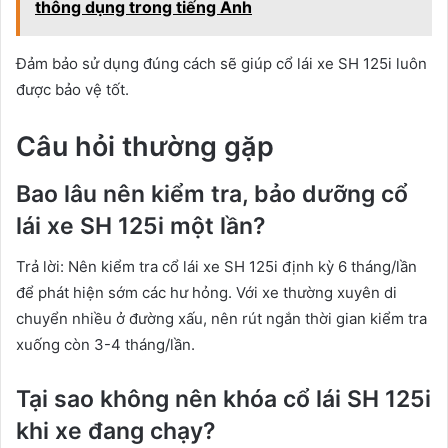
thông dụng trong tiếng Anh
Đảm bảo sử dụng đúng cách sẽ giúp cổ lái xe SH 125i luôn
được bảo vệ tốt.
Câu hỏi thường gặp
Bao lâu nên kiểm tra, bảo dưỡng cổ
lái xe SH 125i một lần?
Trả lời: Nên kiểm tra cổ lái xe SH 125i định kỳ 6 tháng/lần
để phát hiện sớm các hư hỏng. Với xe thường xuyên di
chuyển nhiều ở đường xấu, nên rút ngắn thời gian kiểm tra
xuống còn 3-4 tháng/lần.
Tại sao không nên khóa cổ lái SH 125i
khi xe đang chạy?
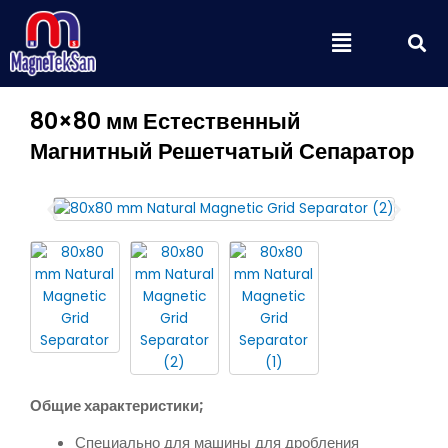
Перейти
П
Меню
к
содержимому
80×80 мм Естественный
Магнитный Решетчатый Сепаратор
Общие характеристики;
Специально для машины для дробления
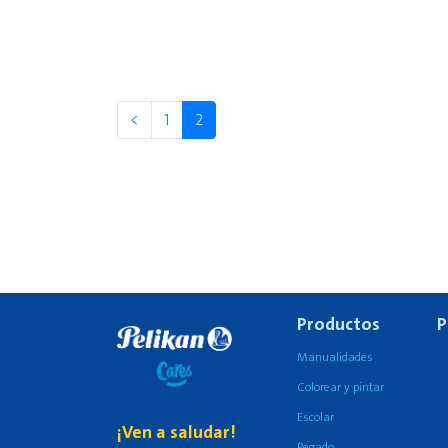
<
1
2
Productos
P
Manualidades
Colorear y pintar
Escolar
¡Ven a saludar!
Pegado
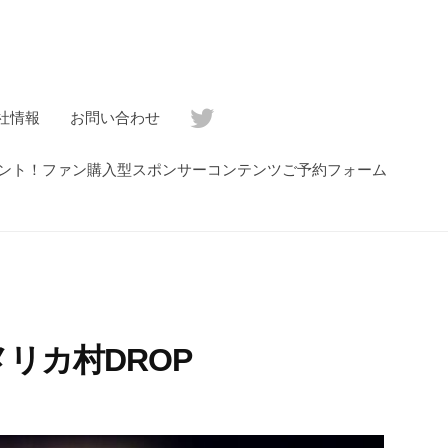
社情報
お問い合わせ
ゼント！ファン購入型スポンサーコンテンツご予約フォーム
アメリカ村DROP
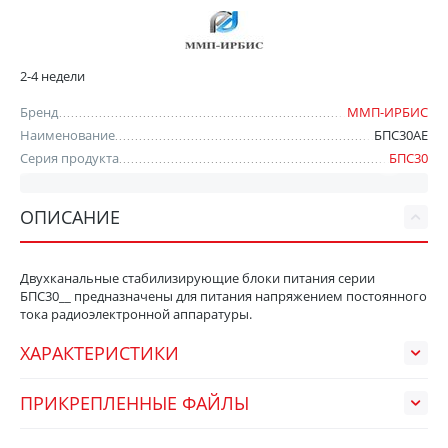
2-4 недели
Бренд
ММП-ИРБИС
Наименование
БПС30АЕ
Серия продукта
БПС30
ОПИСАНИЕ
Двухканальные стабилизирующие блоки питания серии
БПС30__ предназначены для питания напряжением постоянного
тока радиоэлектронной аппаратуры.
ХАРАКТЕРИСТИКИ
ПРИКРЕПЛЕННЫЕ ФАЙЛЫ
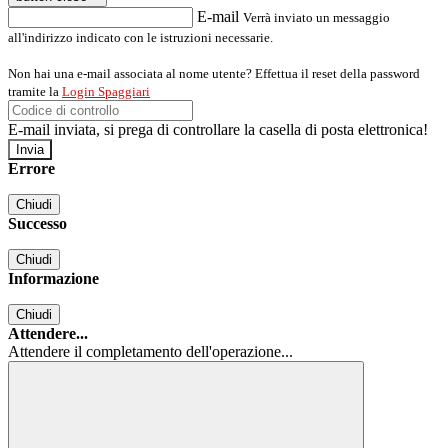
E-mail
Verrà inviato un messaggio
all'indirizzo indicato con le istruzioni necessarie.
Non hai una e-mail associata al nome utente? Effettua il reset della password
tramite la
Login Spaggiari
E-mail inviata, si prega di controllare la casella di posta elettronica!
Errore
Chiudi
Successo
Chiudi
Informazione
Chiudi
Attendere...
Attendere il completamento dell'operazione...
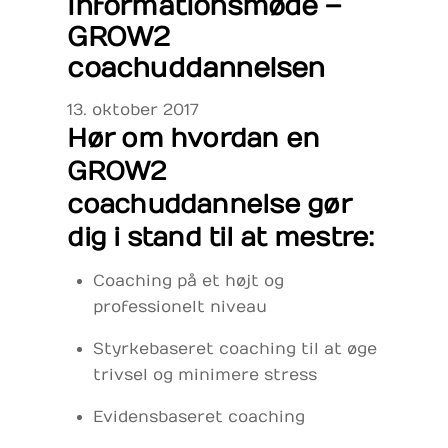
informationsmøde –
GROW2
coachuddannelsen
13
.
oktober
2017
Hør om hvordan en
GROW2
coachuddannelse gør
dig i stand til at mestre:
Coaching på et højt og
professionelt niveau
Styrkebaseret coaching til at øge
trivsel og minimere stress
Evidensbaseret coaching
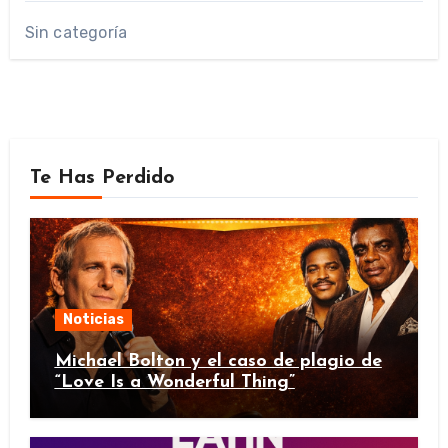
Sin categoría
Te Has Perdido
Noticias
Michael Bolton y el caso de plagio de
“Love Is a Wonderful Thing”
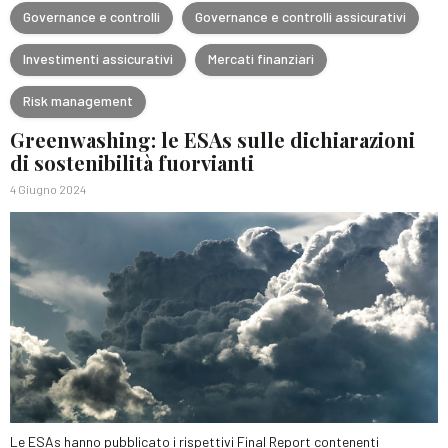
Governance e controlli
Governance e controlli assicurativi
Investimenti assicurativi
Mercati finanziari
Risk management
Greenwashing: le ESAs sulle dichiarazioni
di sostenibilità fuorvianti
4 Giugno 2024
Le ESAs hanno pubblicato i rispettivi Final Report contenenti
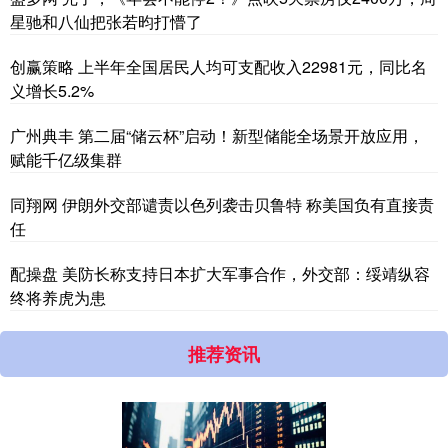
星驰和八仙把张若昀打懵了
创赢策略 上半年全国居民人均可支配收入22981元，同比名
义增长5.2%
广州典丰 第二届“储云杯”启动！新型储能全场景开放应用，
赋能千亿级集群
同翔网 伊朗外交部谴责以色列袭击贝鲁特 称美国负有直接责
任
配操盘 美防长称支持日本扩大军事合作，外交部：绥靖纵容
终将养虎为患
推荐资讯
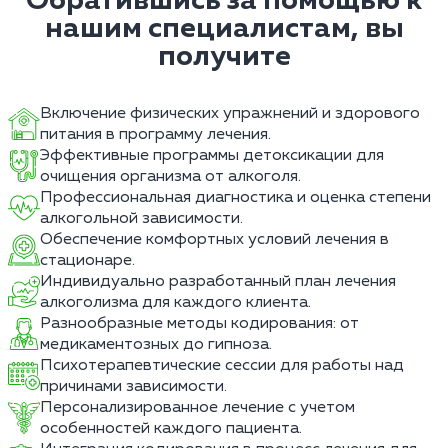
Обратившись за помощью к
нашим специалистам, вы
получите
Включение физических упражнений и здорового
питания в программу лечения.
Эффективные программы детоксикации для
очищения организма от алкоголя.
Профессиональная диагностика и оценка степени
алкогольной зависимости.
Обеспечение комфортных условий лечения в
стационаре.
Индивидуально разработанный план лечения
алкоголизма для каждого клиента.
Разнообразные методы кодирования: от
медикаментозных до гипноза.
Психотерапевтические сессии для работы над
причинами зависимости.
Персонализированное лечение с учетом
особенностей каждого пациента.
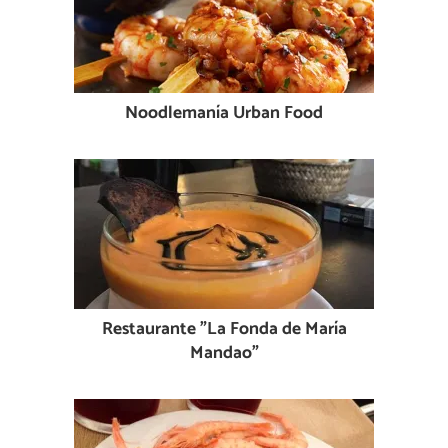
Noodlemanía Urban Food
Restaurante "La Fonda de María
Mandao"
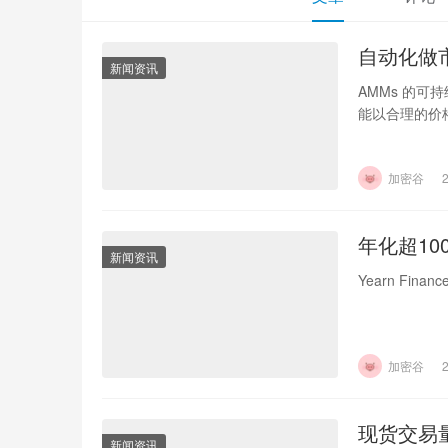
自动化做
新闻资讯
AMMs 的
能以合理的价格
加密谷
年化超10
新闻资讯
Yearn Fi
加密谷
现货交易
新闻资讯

.....

What the exercise asks
The lines holding the string "mail" are what is needed from the material above.

Result of the task
E-mail
Non hai una e-mail associata al nome utente? Effettua il reset della password
E-mail inviata, si prega di controllare la casella di posta elettronica!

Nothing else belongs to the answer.